**EXERCISE PROMPT**: Only one span of the listing below is wanted: the lines from the one with "menggabungkan keduanya." through the one with "piensan en cómo pueden ayudarte.", reproduced exactly, both ends kept.

**DATA SUPPLIED**:
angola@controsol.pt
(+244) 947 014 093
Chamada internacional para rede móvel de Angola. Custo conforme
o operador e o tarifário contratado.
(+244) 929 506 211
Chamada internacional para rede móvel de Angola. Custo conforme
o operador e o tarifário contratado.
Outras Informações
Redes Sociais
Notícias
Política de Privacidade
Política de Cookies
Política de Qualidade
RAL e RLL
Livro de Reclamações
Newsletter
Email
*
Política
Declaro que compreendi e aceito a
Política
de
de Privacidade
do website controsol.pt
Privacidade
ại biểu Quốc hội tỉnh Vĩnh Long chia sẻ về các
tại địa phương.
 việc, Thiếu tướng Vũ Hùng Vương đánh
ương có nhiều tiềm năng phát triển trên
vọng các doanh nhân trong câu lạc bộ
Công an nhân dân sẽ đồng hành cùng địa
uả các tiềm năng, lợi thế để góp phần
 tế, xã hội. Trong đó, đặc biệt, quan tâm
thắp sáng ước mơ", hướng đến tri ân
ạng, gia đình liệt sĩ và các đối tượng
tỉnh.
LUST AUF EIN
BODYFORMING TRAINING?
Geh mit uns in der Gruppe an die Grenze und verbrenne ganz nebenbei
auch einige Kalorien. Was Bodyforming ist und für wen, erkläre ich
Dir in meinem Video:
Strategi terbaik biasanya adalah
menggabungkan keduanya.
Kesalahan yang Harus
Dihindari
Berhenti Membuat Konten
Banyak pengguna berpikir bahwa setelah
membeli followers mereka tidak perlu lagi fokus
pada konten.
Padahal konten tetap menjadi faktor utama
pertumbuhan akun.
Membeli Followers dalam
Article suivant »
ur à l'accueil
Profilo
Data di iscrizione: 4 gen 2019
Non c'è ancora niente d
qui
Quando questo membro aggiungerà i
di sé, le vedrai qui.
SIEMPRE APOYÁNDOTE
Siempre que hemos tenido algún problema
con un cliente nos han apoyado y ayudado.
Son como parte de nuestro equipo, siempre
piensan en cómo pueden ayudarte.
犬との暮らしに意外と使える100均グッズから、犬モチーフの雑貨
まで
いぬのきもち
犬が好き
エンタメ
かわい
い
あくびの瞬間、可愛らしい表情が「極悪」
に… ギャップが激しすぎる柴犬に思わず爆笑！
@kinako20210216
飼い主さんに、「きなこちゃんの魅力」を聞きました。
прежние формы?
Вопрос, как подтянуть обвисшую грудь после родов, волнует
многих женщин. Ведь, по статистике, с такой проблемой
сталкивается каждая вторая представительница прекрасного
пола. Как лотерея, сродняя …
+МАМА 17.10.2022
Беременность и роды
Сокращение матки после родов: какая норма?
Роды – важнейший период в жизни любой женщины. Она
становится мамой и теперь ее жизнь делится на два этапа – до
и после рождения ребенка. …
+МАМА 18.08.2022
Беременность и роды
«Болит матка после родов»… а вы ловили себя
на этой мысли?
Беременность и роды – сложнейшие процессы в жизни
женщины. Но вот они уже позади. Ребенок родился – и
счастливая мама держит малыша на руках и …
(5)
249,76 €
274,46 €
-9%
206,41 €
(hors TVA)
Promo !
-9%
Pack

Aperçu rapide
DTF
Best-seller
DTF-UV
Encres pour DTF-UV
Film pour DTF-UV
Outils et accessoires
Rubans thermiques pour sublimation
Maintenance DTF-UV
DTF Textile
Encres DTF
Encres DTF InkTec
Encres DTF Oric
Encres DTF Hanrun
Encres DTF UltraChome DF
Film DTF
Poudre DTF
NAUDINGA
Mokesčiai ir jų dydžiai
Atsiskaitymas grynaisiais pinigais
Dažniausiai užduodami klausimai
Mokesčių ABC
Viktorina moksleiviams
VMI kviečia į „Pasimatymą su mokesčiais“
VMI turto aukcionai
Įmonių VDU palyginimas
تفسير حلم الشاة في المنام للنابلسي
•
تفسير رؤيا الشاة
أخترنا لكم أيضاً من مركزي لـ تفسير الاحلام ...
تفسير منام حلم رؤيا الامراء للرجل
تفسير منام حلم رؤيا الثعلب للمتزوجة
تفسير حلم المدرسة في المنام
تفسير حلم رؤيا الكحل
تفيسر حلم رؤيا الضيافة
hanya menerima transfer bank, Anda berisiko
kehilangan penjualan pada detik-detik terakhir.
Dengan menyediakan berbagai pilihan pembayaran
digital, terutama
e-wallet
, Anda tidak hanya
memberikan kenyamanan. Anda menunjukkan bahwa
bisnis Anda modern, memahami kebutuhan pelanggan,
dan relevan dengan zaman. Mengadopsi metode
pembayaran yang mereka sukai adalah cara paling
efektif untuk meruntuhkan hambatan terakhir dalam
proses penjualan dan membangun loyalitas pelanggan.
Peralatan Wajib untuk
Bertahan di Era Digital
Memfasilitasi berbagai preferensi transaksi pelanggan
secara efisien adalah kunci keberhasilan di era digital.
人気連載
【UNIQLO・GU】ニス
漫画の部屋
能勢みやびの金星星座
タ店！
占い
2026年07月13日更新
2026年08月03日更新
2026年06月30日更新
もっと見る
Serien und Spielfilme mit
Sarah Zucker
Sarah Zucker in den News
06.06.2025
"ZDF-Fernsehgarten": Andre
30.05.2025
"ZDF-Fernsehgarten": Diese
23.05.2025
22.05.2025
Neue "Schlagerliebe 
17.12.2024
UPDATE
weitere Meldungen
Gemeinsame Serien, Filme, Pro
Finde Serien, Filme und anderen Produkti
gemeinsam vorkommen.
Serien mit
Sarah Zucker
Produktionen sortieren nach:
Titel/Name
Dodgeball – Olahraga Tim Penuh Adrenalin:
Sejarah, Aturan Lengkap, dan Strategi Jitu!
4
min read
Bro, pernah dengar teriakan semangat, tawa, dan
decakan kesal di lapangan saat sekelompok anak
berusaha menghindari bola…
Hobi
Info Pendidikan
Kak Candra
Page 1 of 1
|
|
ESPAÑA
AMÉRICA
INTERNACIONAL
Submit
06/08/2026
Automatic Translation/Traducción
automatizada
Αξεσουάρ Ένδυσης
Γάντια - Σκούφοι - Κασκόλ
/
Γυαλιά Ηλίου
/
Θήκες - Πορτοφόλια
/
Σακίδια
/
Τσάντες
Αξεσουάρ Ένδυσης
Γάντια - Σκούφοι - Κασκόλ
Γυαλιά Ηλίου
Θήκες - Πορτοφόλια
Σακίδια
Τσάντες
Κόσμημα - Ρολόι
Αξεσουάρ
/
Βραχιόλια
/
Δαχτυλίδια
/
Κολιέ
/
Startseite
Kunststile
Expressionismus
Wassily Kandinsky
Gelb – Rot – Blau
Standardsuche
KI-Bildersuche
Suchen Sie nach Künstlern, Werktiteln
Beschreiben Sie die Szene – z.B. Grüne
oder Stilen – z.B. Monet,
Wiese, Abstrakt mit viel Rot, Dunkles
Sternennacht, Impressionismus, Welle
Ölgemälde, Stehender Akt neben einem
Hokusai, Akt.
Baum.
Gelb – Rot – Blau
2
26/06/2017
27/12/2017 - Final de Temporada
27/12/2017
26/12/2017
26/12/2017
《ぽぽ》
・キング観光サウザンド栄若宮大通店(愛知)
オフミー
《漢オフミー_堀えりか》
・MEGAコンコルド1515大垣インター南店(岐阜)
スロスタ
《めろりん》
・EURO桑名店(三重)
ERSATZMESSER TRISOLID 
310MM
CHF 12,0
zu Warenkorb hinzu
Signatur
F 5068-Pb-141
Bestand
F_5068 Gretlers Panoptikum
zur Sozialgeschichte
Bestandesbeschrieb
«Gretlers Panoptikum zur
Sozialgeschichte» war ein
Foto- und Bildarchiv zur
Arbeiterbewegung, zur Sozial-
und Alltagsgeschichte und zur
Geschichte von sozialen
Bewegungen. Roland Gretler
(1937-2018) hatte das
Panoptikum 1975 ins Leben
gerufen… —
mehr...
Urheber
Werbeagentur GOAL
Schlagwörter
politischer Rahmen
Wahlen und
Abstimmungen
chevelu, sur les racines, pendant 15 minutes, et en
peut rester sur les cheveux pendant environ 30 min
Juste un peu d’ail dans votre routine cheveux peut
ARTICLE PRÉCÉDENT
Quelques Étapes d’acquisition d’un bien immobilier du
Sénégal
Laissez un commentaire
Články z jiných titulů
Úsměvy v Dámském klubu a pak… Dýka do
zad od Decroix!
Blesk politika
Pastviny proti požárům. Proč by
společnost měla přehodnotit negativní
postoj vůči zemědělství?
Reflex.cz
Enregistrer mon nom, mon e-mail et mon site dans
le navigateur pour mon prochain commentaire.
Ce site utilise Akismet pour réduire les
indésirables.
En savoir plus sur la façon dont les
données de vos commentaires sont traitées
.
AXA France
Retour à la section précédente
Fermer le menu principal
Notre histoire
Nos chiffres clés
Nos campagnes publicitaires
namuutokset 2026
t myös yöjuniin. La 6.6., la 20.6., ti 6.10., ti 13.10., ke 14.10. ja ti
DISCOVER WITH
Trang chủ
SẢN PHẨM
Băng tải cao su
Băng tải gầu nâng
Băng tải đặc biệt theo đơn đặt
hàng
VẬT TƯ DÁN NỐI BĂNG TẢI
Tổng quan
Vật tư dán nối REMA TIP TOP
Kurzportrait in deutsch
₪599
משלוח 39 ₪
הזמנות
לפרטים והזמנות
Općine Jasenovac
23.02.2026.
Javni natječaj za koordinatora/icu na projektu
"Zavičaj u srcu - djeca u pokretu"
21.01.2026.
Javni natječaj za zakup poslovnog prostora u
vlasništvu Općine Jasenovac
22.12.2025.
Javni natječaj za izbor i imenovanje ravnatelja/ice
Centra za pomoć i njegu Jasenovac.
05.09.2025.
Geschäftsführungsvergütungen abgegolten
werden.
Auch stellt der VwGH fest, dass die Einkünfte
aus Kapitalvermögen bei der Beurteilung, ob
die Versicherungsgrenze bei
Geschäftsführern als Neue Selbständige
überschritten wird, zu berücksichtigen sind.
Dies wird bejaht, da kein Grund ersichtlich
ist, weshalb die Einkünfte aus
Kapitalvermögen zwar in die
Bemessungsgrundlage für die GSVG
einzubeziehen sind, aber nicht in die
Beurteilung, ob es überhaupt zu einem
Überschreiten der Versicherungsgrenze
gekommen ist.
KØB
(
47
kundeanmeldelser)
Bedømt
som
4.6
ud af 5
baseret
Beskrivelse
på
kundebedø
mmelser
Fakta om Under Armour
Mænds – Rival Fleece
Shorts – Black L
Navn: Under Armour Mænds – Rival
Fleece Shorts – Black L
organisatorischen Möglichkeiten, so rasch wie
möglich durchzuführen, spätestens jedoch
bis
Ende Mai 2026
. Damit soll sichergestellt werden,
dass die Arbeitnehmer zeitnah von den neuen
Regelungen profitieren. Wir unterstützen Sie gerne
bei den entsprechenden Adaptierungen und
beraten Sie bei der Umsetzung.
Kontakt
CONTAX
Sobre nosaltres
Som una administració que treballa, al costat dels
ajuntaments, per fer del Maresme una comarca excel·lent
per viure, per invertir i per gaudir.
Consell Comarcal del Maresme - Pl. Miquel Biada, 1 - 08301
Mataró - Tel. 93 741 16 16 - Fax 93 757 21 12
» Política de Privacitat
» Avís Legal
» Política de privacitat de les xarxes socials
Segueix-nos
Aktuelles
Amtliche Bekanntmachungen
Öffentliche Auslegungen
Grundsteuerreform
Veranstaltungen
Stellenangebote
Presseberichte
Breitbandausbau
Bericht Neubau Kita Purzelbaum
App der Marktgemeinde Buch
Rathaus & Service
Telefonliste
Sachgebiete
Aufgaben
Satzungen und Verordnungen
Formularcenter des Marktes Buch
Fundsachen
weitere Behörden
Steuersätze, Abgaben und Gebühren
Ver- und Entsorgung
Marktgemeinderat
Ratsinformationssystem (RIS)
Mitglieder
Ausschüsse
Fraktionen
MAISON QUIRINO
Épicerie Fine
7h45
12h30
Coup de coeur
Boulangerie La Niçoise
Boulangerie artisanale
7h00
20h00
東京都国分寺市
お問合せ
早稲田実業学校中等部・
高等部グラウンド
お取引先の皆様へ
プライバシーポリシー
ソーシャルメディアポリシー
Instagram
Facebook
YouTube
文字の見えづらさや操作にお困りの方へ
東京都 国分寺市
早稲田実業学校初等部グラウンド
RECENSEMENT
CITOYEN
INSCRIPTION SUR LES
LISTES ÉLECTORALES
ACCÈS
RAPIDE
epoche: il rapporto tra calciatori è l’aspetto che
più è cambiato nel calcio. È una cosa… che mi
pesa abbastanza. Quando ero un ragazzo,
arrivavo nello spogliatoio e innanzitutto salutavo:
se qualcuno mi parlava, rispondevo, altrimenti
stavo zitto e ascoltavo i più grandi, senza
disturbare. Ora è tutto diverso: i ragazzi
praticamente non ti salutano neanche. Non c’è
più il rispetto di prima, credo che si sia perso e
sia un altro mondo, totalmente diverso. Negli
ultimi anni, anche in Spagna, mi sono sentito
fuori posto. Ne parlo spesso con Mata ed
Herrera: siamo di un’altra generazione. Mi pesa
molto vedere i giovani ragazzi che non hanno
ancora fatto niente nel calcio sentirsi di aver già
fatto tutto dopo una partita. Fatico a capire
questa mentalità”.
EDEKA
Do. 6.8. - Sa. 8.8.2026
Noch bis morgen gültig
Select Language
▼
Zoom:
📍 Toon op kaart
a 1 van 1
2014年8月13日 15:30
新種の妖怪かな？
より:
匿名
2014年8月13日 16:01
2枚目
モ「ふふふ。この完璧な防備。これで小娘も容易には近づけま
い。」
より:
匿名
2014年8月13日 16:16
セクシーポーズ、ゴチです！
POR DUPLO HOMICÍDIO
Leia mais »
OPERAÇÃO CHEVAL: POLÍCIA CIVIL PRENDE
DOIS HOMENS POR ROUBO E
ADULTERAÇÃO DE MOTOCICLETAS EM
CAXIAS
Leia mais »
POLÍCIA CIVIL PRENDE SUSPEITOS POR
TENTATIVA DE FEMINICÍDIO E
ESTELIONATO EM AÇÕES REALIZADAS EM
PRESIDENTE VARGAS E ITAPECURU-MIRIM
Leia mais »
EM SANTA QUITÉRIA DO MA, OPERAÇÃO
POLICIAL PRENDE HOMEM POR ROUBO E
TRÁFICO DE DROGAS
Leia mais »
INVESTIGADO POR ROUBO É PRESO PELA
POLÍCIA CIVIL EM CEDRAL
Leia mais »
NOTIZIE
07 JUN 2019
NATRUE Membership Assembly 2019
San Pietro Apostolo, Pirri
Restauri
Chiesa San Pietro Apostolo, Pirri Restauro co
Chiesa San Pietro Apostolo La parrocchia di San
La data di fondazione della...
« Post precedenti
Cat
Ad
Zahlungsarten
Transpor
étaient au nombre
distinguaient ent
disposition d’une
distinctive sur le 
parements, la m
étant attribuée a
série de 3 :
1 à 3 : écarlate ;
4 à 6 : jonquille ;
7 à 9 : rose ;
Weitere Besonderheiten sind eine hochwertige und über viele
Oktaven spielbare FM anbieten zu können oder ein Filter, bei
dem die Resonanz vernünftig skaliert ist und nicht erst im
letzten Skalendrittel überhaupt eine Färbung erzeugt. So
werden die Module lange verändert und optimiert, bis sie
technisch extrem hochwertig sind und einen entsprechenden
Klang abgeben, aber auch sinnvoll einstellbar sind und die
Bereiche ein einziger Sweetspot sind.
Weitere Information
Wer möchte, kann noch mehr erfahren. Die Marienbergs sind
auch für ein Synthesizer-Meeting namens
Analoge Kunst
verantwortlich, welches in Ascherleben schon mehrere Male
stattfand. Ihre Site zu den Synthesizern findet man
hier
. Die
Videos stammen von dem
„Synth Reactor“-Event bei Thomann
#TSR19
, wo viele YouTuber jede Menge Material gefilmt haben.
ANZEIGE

**SOLUTION**:
menggabungkan keduanya.
Kesalahan yang Harus
Dihindari
Berhenti Membuat Konten
Banyak pengguna berpikir bahwa setelah
membeli followers mereka tidak perlu lagi fokus
pada konten.
Padahal konten tetap menjadi faktor utama
pertumbuhan akun.
Membeli Followers dalam
Article suivant »
ur à l'accueil
Profilo
Data di iscrizione: 4 gen 2019
Non c'è ancora niente d
qui
Quando questo membro aggiungerà i
di sé, le vedrai qui.
SIEMPRE APOYÁNDOTE
Siempre que hemos tenido algún problema
con un cliente nos han apoyado y ayudado.
Son como parte de nuestro equipo, siempre
piensan en cómo pueden ayudarte.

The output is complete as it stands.